Introduction to automation controller clustering

With version 3.1 Ansible Tower introduced clustering, replacing the redundancy solution configured with active-passive nodes. Clustering is balancing load between controller nodes. Each controller instance is able to act as an entry point for UI and API access.

Using a load balancer in front of the controller nodes is possible, but optional because an automation controller cluster can be accessed via all controller instances.

Each instance in a controller cluster expands the cluster’s capacity to execute jobs. Jobs can and will run anywhere in the cluster by finding the least utilized node and other criteria explained later in this lab.

The Appendix contains some installation considerations and an installer inventory for reference.

Access the Controller Web UI

For the first contact to your cluster open your browser and login to the controller node 1 web UIs as user adminwith the password provided.

Replace <SANDBOXID> and <GUID> with your values!

https://autoctl1.<GUID>.<SANDBOXID>.opentlc.com

Just from the web UI you wouldn’t know you’ve got a controller cluster at your hands here. To learn more about your cluster and its state, navigate to Administration ⇒ Instance Groups. Here you will get an overview of the cluster by instance groups. Explore the information provided, of course there is no capacity used yet and no Jobs have run.

Right now we have only one instance group named controlplane. When you get more groups, from this view you will see how the instances are distributed over the groups. Click on controlplane.

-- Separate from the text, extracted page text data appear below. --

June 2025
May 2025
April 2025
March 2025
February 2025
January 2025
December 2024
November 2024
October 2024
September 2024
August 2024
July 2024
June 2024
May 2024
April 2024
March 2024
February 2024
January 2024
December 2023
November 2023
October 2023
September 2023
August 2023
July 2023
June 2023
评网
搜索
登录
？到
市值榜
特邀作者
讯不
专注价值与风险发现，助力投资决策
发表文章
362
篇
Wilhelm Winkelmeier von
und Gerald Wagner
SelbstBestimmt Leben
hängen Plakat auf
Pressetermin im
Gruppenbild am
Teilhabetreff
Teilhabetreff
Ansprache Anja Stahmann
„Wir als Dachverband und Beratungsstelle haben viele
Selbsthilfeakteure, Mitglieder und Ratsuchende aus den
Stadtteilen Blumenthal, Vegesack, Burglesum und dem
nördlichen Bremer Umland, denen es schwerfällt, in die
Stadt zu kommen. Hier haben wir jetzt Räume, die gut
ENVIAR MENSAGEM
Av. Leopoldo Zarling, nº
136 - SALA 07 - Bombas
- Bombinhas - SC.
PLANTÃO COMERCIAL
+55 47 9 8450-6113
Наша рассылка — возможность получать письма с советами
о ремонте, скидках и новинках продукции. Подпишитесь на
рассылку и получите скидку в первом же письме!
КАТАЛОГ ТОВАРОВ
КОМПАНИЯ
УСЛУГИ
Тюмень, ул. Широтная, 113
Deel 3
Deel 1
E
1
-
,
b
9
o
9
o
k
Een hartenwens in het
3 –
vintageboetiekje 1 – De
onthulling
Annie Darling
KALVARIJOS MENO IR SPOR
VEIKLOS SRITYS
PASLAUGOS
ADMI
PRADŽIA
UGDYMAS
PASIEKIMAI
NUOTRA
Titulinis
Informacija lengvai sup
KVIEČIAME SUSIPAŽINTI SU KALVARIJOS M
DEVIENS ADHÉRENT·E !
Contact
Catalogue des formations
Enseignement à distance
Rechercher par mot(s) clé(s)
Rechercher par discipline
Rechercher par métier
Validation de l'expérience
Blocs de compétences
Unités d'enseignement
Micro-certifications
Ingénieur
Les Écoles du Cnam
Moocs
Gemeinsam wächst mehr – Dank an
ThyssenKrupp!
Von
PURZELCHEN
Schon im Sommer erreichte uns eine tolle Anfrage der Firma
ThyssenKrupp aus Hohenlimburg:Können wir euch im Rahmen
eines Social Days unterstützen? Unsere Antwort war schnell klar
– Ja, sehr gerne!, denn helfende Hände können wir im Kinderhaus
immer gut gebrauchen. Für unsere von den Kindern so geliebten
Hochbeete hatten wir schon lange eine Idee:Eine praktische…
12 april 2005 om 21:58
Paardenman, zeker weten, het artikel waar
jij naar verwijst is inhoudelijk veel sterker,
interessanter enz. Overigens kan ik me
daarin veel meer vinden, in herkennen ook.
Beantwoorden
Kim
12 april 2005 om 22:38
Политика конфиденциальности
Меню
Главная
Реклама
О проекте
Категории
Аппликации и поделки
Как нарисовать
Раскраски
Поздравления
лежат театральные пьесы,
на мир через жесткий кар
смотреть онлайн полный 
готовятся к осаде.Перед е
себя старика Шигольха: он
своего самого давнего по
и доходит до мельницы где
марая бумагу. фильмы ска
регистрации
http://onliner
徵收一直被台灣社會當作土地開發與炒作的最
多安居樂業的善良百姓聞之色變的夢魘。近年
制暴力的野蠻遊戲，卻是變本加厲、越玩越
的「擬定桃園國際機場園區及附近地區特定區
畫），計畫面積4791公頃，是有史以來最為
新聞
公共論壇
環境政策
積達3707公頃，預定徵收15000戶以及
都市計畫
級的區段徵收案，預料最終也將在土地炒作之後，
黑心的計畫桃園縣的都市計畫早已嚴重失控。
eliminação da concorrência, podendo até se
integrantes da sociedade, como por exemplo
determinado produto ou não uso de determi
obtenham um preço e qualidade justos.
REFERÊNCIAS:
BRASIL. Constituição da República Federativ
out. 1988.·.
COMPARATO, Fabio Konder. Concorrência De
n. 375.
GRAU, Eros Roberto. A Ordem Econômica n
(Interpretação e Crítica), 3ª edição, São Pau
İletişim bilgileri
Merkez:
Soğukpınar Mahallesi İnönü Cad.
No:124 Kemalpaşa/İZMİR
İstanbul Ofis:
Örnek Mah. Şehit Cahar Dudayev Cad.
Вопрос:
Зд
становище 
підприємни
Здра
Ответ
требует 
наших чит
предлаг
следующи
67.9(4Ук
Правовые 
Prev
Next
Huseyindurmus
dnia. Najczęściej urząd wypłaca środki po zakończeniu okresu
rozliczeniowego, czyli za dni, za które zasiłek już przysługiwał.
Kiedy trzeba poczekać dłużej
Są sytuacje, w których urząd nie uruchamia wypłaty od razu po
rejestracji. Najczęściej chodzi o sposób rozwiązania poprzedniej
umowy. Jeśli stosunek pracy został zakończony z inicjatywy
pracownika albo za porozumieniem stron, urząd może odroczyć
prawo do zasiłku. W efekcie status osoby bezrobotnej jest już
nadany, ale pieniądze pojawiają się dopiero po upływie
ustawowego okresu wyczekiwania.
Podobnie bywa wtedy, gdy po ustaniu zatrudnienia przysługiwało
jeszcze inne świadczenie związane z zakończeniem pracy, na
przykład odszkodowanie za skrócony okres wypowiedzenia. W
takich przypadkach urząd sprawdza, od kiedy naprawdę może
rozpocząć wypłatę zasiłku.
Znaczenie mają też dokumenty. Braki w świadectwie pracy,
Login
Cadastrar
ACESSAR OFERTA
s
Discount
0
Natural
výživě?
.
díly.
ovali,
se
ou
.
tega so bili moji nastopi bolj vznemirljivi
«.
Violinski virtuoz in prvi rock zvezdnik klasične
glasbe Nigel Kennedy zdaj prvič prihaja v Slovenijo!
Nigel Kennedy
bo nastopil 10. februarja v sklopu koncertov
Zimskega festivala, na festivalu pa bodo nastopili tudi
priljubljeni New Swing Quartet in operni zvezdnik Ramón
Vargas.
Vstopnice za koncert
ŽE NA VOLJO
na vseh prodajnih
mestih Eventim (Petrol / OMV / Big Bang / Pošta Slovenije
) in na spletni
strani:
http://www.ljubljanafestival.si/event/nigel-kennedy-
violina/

To dig deeper click on the Instances tab to get more information about the instances assigned to a group. In the instances view you can toggle nodes off/online and adjust the number of forks (don’t do this now). You’ll learn more about this later.

Access your controller cluster via command line

You can also get information about your cluster on the command line. Log in to your VS Code again if you closed it by opening this URL in your browser:

https://bastion.<GUID>.<SANDBOXID>.opentlc.com

Your VSCode session is running on your bastion host. Again if not still open, open a terminal by clicking Terminal ⇒ New Terminal in the menu bar.

A terminal window opens at the bottom, become root:

    [lab-user@bastion ~]$ ssh autoctl1.<GUID>.internal

In the terminal run the following command:

Your exact hostnames will differ, of course!

    [ec2-user@autoctl1 ~]# sudo -i
    [root@autoctl1 ~]# awx-manage list_instances
    [controlplane capacity=171]
        autoctl1.<GUID>.internal capacity=57 version=4.0.0 heartbeat="2020-08-27 09:06:21"
        autoctl2.<GUID>.internal capacity=57 version=4.0.0 heartbeat="2020-08-27 09:05:58"
        autoctl3.<GUID>.internal capacity=57 version=4.0.0 heartbeat="2020-08-27 09:06:00"

So what we’ve got is a three-node controller cluster, no surprises here. In addition the command tells us the capacity (maximum number of forks/concurrent jobs) per node and for the instance groups. Here the capacity value of 57 is allocated to any of our three nodes.

Please logout of the automation controller node so in the terminal you are user lab-user on the bastion host again!

The awx-manage (formerly tower-manage) utility can be used to manage a lot of the more internal aspects of the automation controller. You can e.g. use it to clean up old data, for token and session management and for cluster management. Just call awx-manage without parameters to see all possible subcommands.